(Beginning of Entries provided)
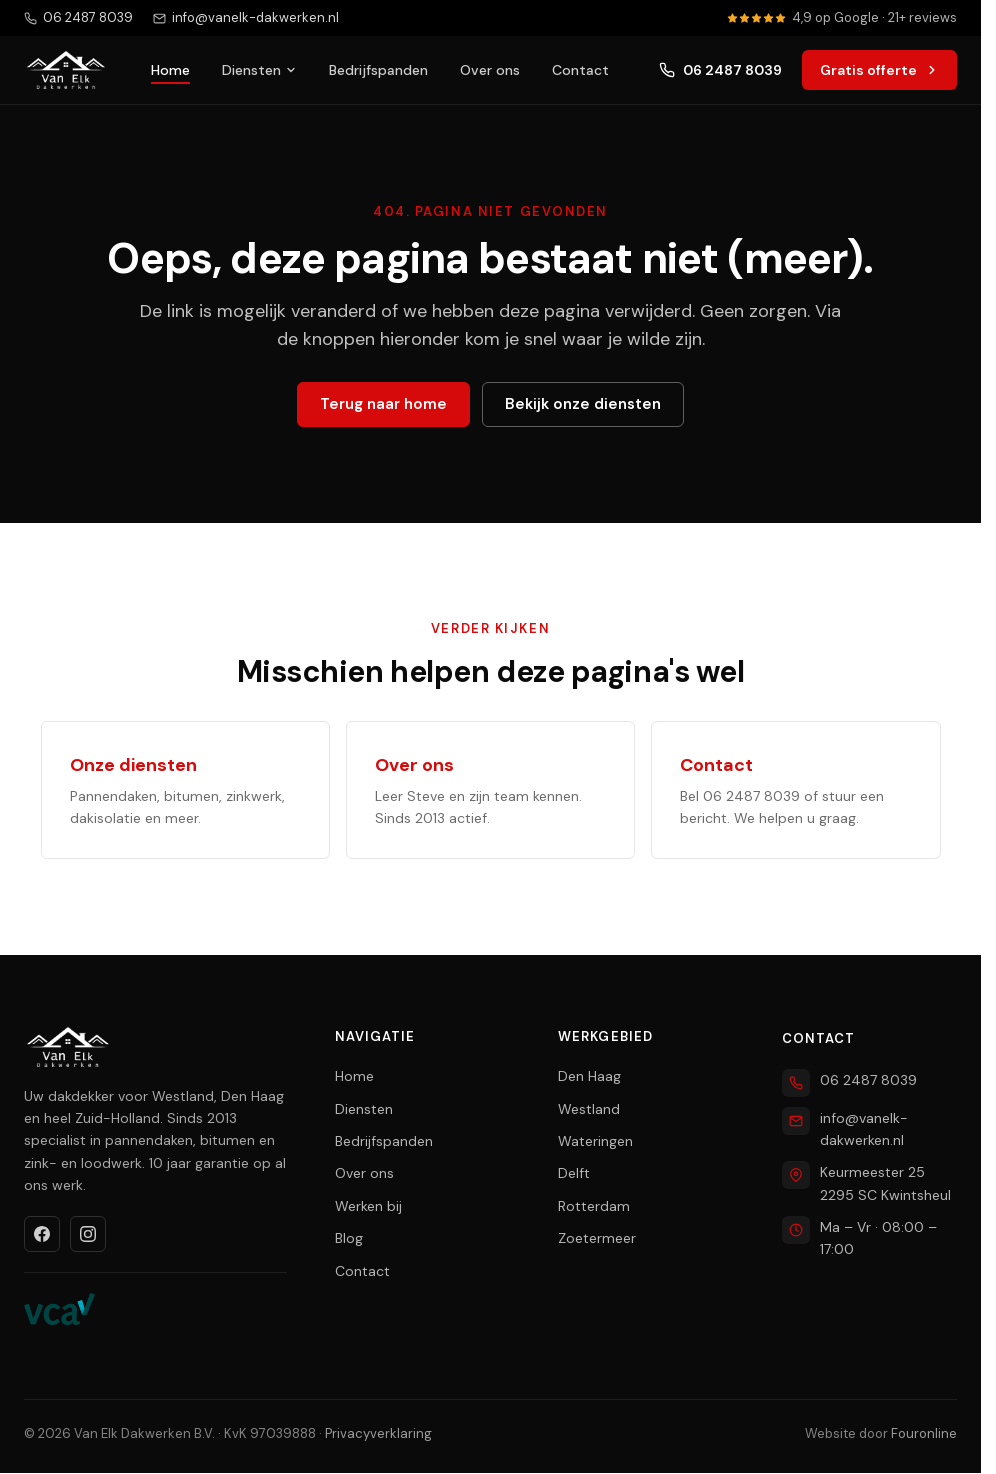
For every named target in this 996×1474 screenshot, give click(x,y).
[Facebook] (42, 1234)
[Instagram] (88, 1234)
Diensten (259, 70)
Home (170, 70)
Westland (589, 1109)
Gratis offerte (879, 70)
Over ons (490, 70)
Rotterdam (594, 1206)
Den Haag (589, 1076)
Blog (349, 1238)
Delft (574, 1173)
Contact (580, 70)
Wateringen (595, 1141)
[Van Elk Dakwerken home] (66, 70)
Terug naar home (383, 404)
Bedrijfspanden (378, 70)
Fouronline (924, 1433)
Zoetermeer (597, 1238)
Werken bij (368, 1206)
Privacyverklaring (378, 1433)
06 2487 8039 (720, 70)
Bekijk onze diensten (583, 404)
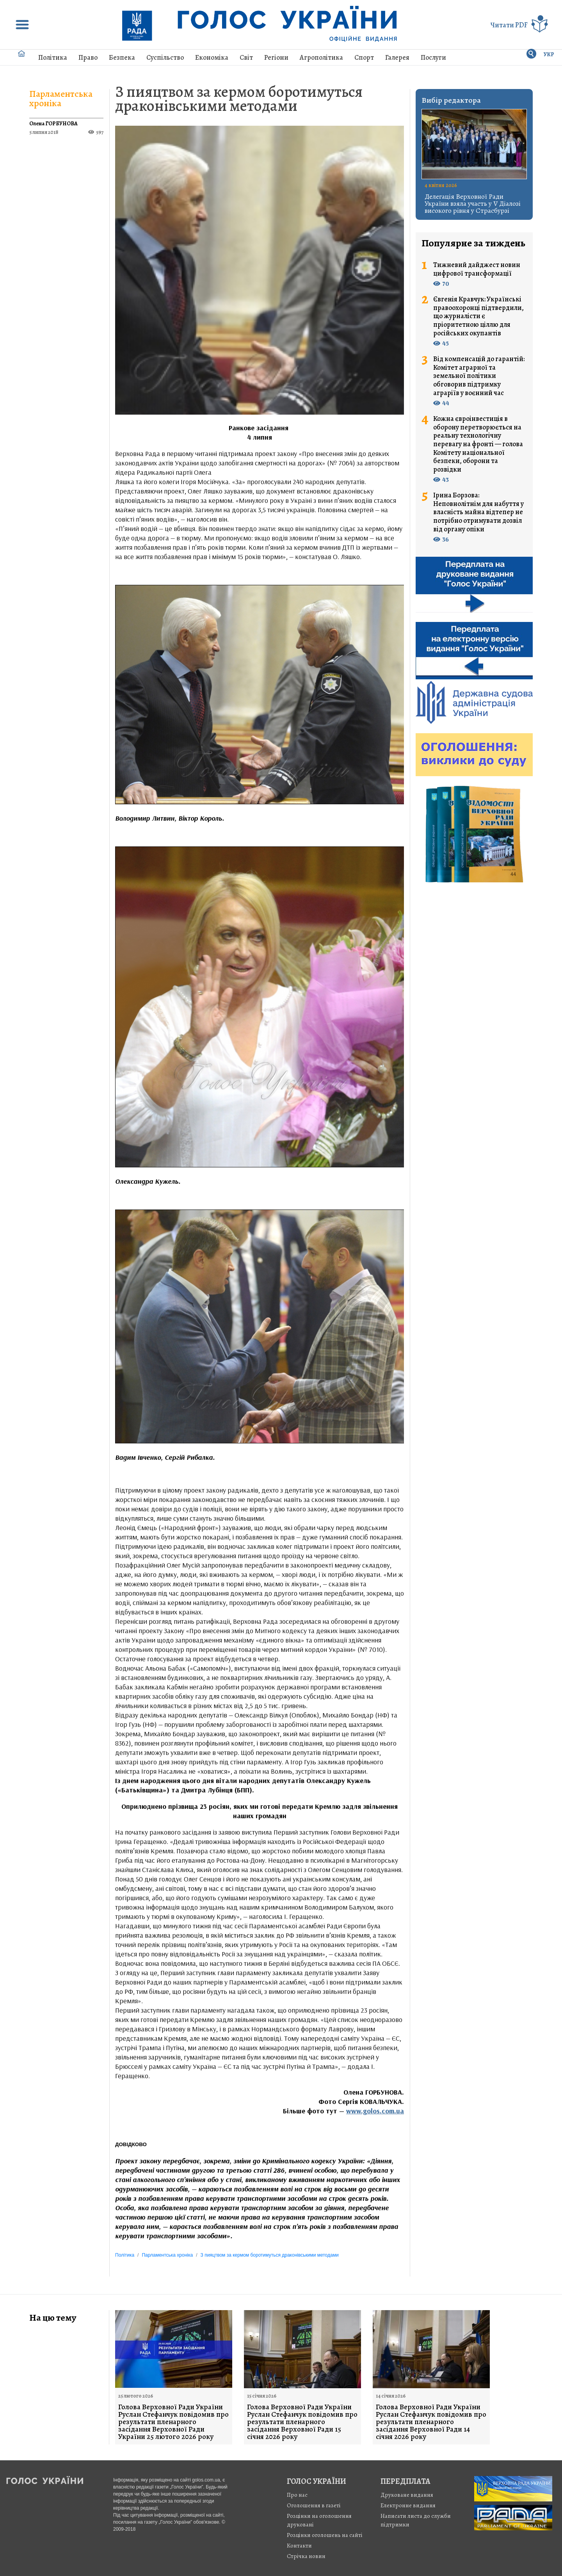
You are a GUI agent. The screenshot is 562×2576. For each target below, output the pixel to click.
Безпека (122, 57)
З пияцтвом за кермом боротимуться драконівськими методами (239, 98)
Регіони (276, 57)
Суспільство (165, 57)
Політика (52, 57)
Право (88, 57)
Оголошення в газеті (314, 2505)
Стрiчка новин (306, 2556)
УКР (549, 54)
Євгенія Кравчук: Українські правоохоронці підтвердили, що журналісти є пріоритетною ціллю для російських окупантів (478, 316)
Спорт (364, 57)
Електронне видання (408, 2505)
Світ (246, 57)
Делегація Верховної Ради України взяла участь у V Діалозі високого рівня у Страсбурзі (473, 203)
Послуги (433, 57)
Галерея (397, 57)
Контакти (299, 2545)
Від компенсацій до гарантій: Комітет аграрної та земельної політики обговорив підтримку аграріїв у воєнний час (479, 376)
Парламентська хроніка (60, 98)
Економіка (211, 57)
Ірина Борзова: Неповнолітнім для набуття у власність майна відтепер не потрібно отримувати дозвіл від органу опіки (478, 512)
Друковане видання (407, 2495)
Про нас (297, 2495)
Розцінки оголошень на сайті (325, 2535)
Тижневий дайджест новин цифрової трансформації (476, 269)
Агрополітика (321, 57)
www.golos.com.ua (375, 2110)
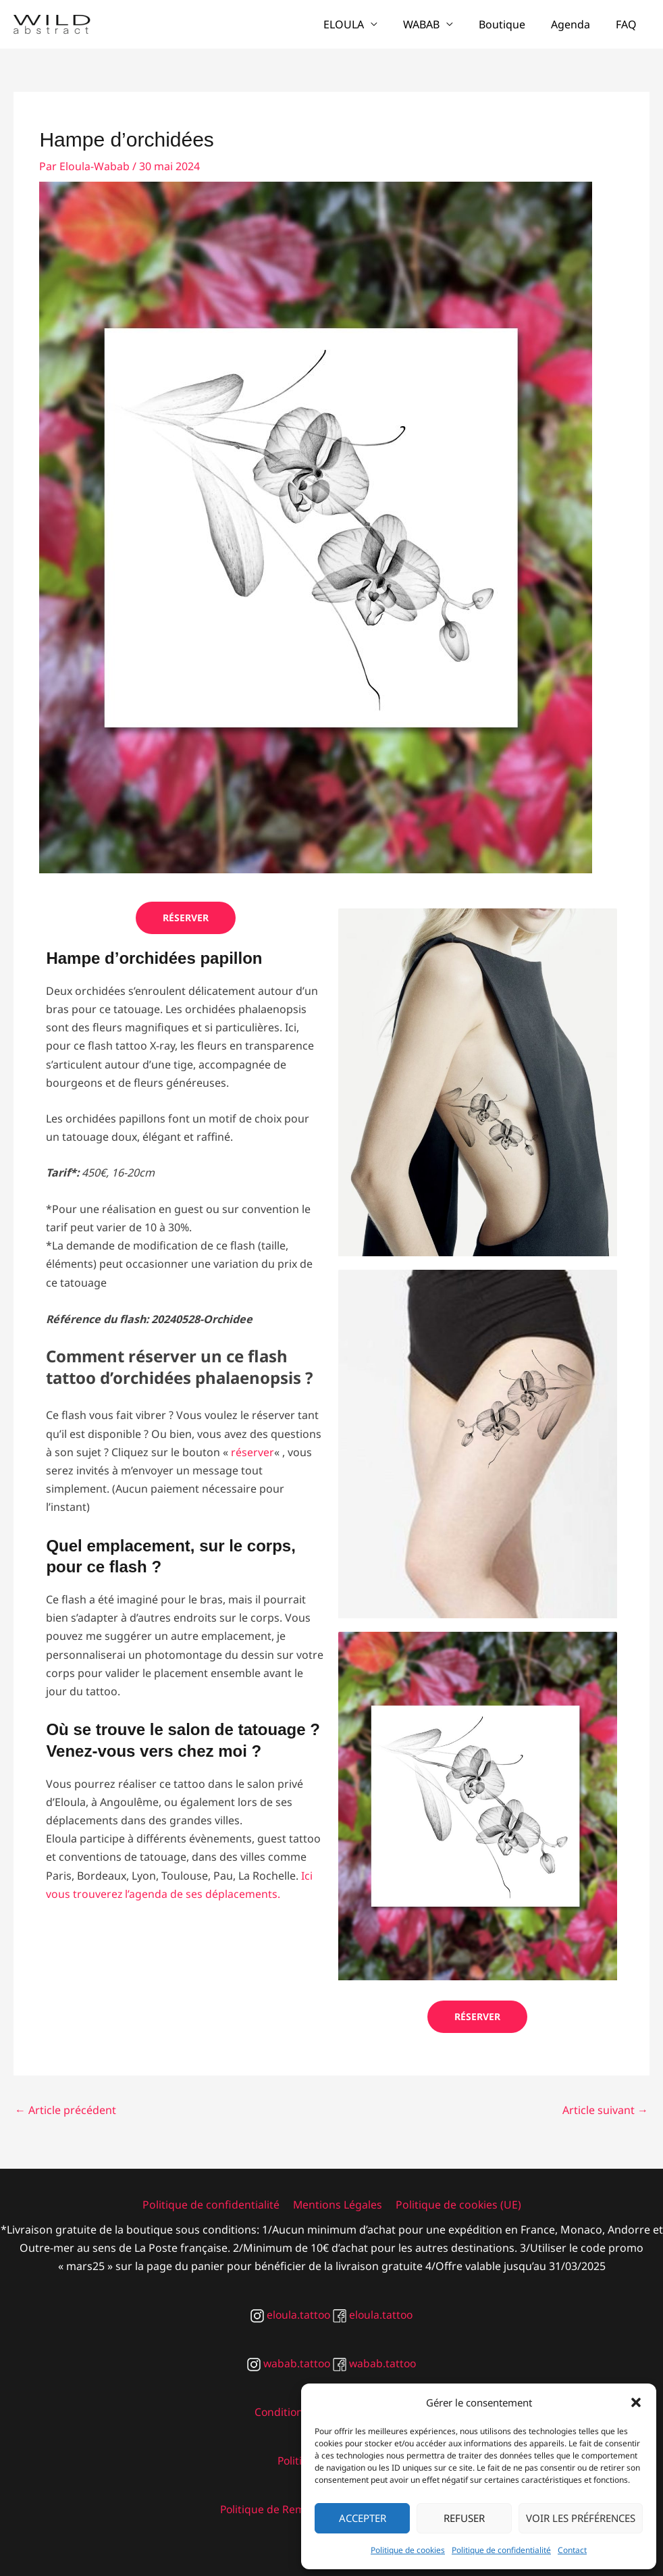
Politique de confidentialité (501, 2550)
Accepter (362, 2518)
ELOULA (362, 24)
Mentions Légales (337, 2204)
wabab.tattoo (287, 2363)
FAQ (628, 24)
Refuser (464, 2518)
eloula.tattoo (289, 2314)
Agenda (576, 24)
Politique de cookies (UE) (456, 2204)
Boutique (512, 24)
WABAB (435, 24)
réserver (252, 1452)
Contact (572, 2550)
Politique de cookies (408, 2550)
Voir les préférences (580, 2518)
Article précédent (65, 2110)
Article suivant (605, 2110)
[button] (636, 2402)
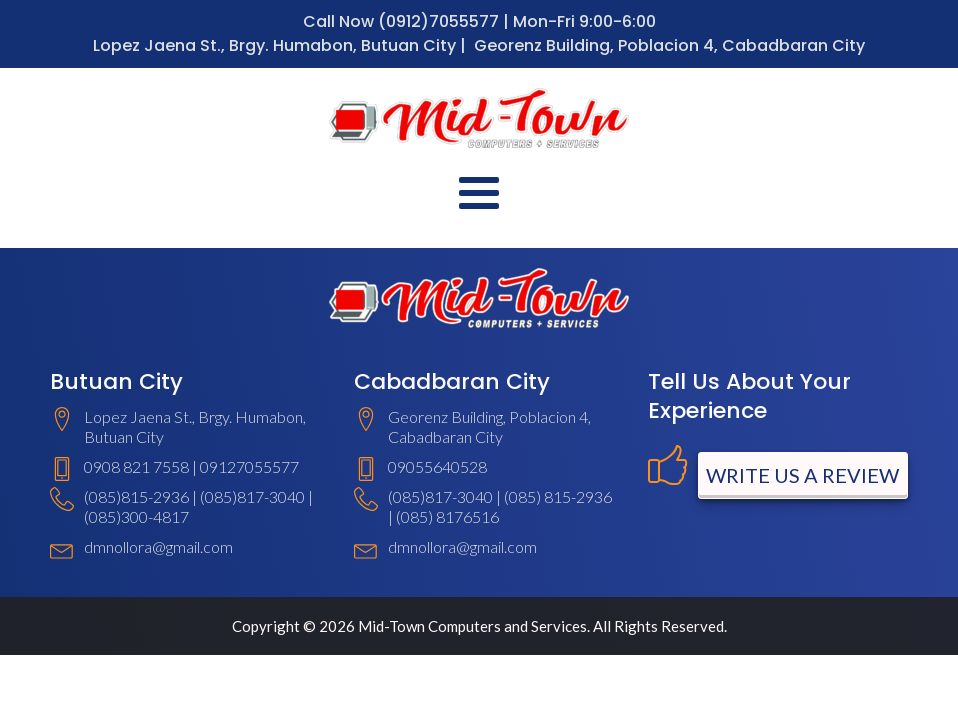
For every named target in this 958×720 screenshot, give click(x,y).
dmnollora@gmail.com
(End of Entries provided)
### [Exercise]
Only the text of the records belongs in your answer, repeated exactly; the pictures stay out.

### [Worked solution]
For every named target in this 996×1474 screenshot, give click(x,y).
[Facebook] (42, 1234)
[Instagram] (88, 1234)
Diensten (259, 70)
Home (170, 70)
Westland (589, 1109)
Gratis offerte (879, 70)
Over ons (490, 70)
Rotterdam (594, 1206)
Den Haag (589, 1076)
Blog (349, 1238)
Delft (574, 1173)
Contact (580, 70)
Wateringen (595, 1141)
[Van Elk Dakwerken home] (66, 70)
Terug naar home (383, 404)
Bedrijfspanden (378, 70)
Fouronline (924, 1433)
Zoetermeer (597, 1238)
Werken bij (368, 1206)
Privacyverklaring (378, 1433)
06 2487 8039 (720, 70)
Bekijk onze diensten (583, 404)
You are a GUI agent. The screenshot is 562×2576. For each target below, output the pixel to click.
Безпека (122, 57)
З пияцтвом за кермом боротимуться драконівськими методами (239, 98)
Регіони (276, 57)
Суспільство (165, 57)
Політика (52, 57)
Право (88, 57)
Оголошення в газеті (314, 2505)
Стрiчка новин (306, 2556)
УКР (549, 54)
Євгенія Кравчук: Українські правоохоронці підтвердили, що журналісти є пріоритетною ціллю для російських окупантів (478, 316)
Спорт (364, 57)
Електронне видання (408, 2505)
Світ (246, 57)
Делегація Верховної Ради України взяла участь у V Діалозі високого рівня у Страсбурзі (473, 203)
Послуги (433, 57)
Галерея (397, 57)
Контакти (299, 2545)
Від компенсацій до гарантій: Комітет аграрної та земельної політики обговорив підтримку аграріїв у воєнний час (479, 376)
Парламентська хроніка (60, 98)
Економіка (211, 57)
Ірина Борзова: Неповнолітнім для набуття у власність майна відтепер не потрібно отримувати дозвіл від органу опіки (478, 512)
Друковане видання (407, 2495)
Про нас (297, 2495)
Розцінки оголошень на сайті (325, 2535)
Тижневий дайджест новин цифрової трансформації (476, 269)
Агрополітика (321, 57)
www.golos.com.ua (375, 2110)
Politique de confidentialité (501, 2550)
Accepter (362, 2518)
ELOULA (362, 24)
Mentions Légales (337, 2204)
wabab.tattoo (287, 2363)
FAQ (628, 24)
Refuser (464, 2518)
eloula.tattoo (289, 2314)
Agenda (576, 24)
Politique de cookies (UE) (456, 2204)
Boutique (512, 24)
WABAB (435, 24)
réserver (252, 1452)
Contact (572, 2550)
Politique de cookies (408, 2550)
Voir les préférences (580, 2518)
Article précédent (65, 2110)
Article suivant (605, 2110)
[button] (636, 2402)
For every named target in this 958×720 screenshot, give click(x,y).
dmnollora@gmail.com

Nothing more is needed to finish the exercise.